When Personal Creditors Can Go After LLC Assets

As explained above, the LLC's limited liability shield protects the personal assets of LLC owners from lawsuits that arise from LLC business operations and claims, with a few exceptions. However, this protection doesn't always work the other way -- that is, an LLC owner's business assets are not necessarily protected from creditors seeking to satisfy personal debts or lawsuit judgments against the owner.

In most states, a personal creditor of an LLC owner can seize the owner's interest in the LLC. Because an interest in an LLC is the personal property of each LLC owner, personal creditors are typically allowed to obtain a "charging order" against the owner's interest in a business, such as a partnership interest, an LLC interest, or stockholdings in a corporation. Essentially, a charging order is a lien against the owner's business interest, which allows the creditor to receive profit payments that would otherwise go to the owner.

Example: Sam defaults on a personal bank loan unrelated to his LLC business, and the bank obtains a charging order against Sam's LLC membership interest. This order allows the bank to be paid any profits that would otherwise be distributed to Sam under the terms of the LLC's operating agreement.

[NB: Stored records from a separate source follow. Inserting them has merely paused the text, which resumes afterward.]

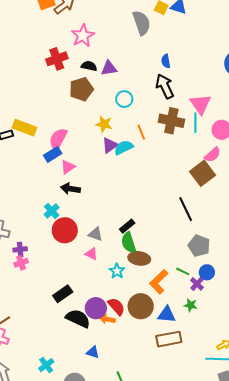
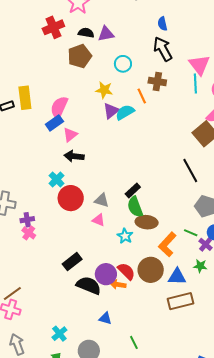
brown cross: (171, 121) -> (157, 81), moved, size x0.7
yellow rectangle: (24, 128) -> (25, 98), turned 65
pink cross: (21, 263) -> (29, 233), turned -32

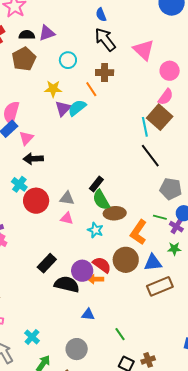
cyan line: (195, 83) -> (145, 127), moved
cyan cross: (59, 334) -> (32, 337), moved

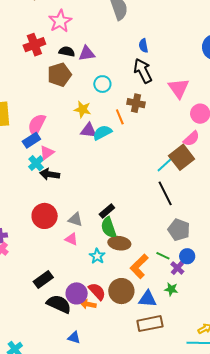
purple triangle: (63, 108) -> (88, 130), turned 42
cyan line: (145, 127) -> (165, 164), turned 48
cyan cross: (19, 184) -> (36, 163), moved

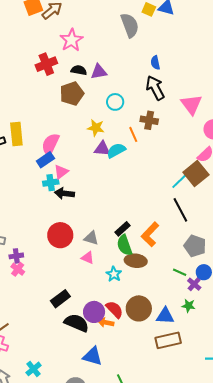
cyan cross: (36, 163) -> (51, 183), turned 35
orange L-shape: (139, 266) -> (150, 234), moved
blue triangle: (74, 338) -> (93, 356), size x1.5

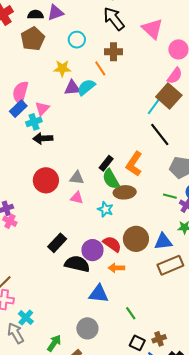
pink triangle: (61, 172) -> (42, 108), moved
cyan cross: (51, 183) -> (34, 122), moved
orange arrow: (106, 322) -> (116, 268), moved
cyan cross: (34, 369) -> (26, 318), moved

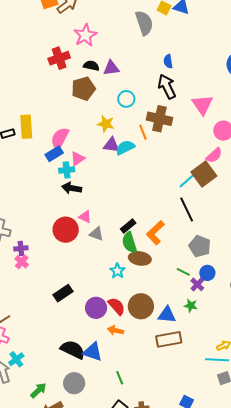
brown cross: (113, 52) -> (159, 119), size x1.4
pink triangle: (77, 198) -> (85, 217), moved
black semicircle: (77, 264) -> (73, 350), moved

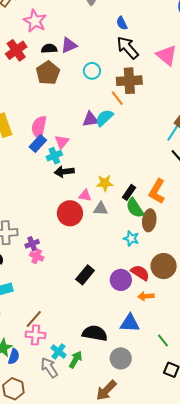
yellow star: (106, 124) -> (105, 183), moved
brown ellipse: (140, 258) -> (149, 220), turned -75
black semicircle: (73, 350) -> (95, 333), moved
green arrow: (38, 390) -> (76, 360), moved

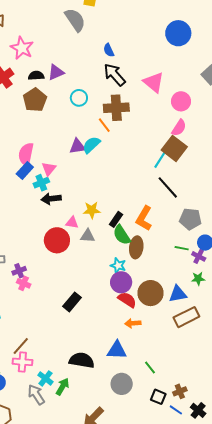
purple circle: (121, 280) -> (121, 282), moved
gray circle: (121, 358) -> (122, 384), moved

A charging order may not do a creditor much good if an LLC does not regularly distribute profits to members. In that case, the creditor may be able to ask a state court to foreclose on the LLCs member's interest. If state laws allows this and the court agrees, the creditor can become the new legal owner of the LLC. However, under most state laws, a creditor who forecloses on an LLC interest does not become a full owner. Instead, the foreclosing creditor becomes a "transferee" or "assignee" who is entitled to all economic rights associated with the interest, such as a share of the profits paid out on the interest and the value of the interest when the business is sold or liquidated. Typically, an assignee or transferee cannot manage or vote in the LLC, nor assume other membership rights granted to full members under the LLC operating agreement. Again, however, if the LLC does not pay out profits regularly and there is little chance of the business being sold or liquidated, these economic rights might not mean much to a creditor.

Some states allow transferees or assignees of LLC memberships to petition a court to force a dissolution of the LLC. This is an extreme remedy that may be available to creditors who can foreclose on an LLC membership interest in some states. To determine whether an LLC owner's personal creditor can obtain a charging order, foreclose, and/or force a dissolution of your LLC, consult a knowledgeable business lawyer.